Question

Find the value of x from the following
\[3x + \dfrac{5}{{16x}} - 2 = 0\]

Answer 1

Hint: To solve a given equation, we first rearrange the equation to form a quadratic equation in one variable. Here the variable is x. After rearranging the equation, we find the value of x by factorization method or by quadratic formula. If factorization is not possible, then we use a quadratic formula. Here we are using both methods to find the values of x.

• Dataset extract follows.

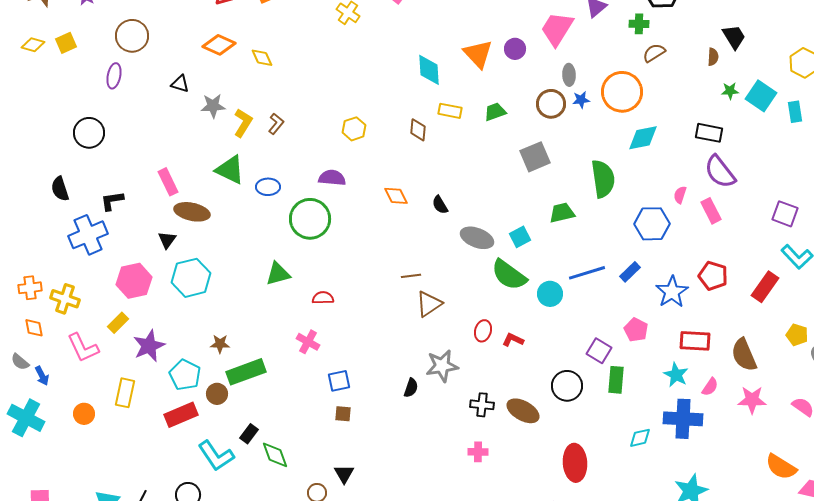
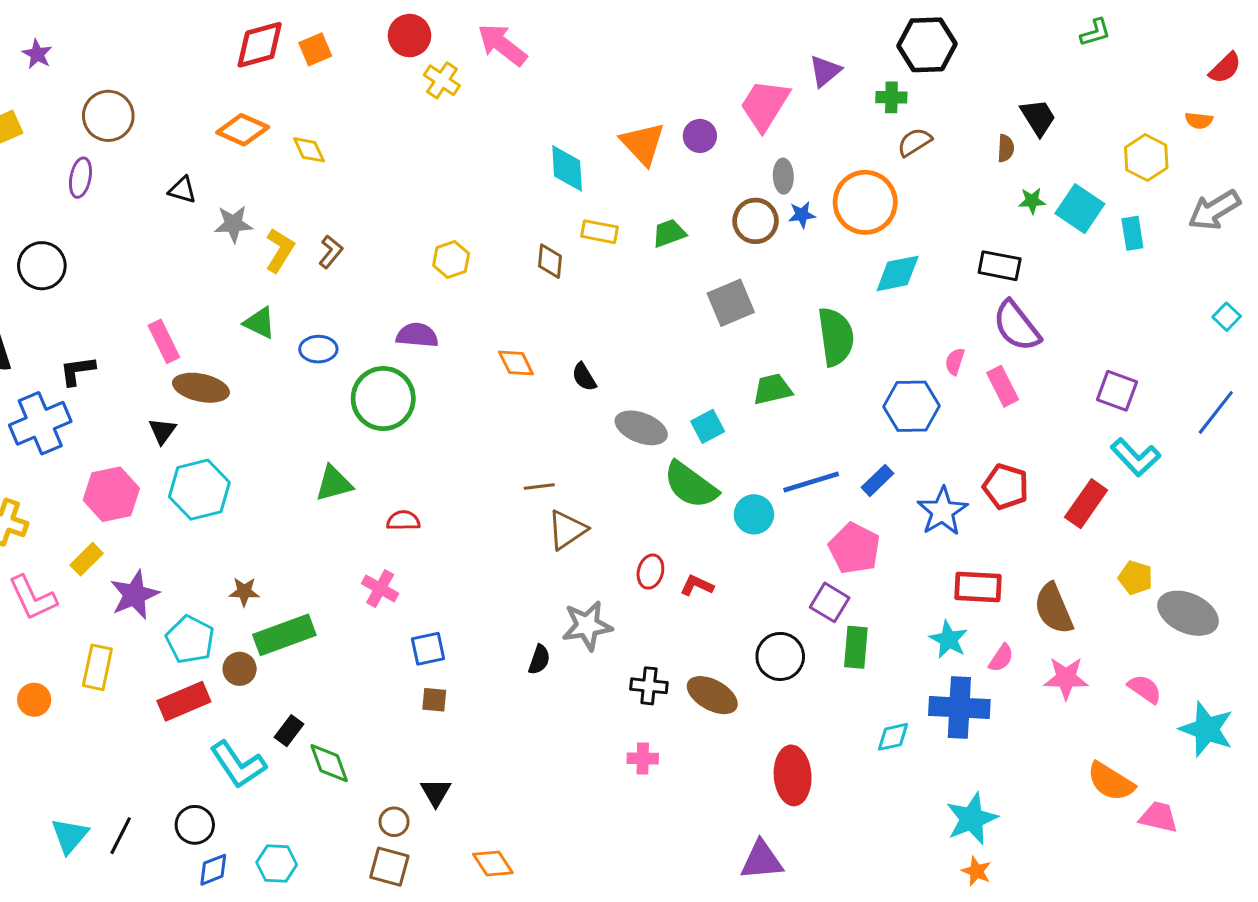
green triangle: (230, 170) -> (260, 323), size x0.7
pink pentagon: (636, 330) -> (854, 548), moved, size x1.4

Complete step-by-step answer:
Given: An equation
\[3x + \dfrac{5}{{16x}} - 2 = 0\]
We can write above equation as
\[\dfrac{{48{x^2} + 5 - 32x}}{{16x}} = 0\]
\[ \Rightarrow 48{x^2} + 5 - 32x = 0\]
In the above quadratic equation we can use the factorization method. Or we use quadratic formulas.
Method 1: Factorization method
\[48{x^2} - 32x + 5 = 0\]
\[ \Rightarrow 48{x^2} - 12x - 20x + 5 = 0\]
\[ \Rightarrow 12x(4x - 1) - 5(4x - 1) = 0\]
\[ \Rightarrow (4x - 1)(12x - 5) = 0\]
We get
\[(4x - 1) = 0\]
\[\therefore x = \dfrac{1}{4}\]
and \[(12x - 5) = 0\]
\[\therefore x = \dfrac{5}{{12}}\]
Method II:
By quadratic formula: If \[a{x^2} + bx + c = 0\]is a quadratic equation, then quadratic formula is given by
\[x = \dfrac{{ - b \pm \sqrt {{b^2} - 4ac} }}{{2a}}\]
For\[48{x^2} - 32x + 5 = 0\], \[a = 48.b = - 32,c = 5\]
we get, \[a = 48.b = - 32,c = 5\]
Substituting values of a.b and c in quadratic formula, we get
\[x = \dfrac{{ - ( - 32) \pm \sqrt {{{( - 32)}^2} - 4 \times 48 \times 5} }}{{2 \times 48}}\]
\[ \Rightarrow x = \dfrac{{32 \pm 8}}{{96}}\]
then we get two values of x as,
\[x = \dfrac{{32 + 8}}{{96}}and\dfrac{{32 - 8}}{{96}}\]
\[ \Rightarrow x = \dfrac{{40}}{{96}},\dfrac{{24}}{{96}}\]
\[\therefore x = \dfrac{5}{{12}},\dfrac{1}{{12}}\]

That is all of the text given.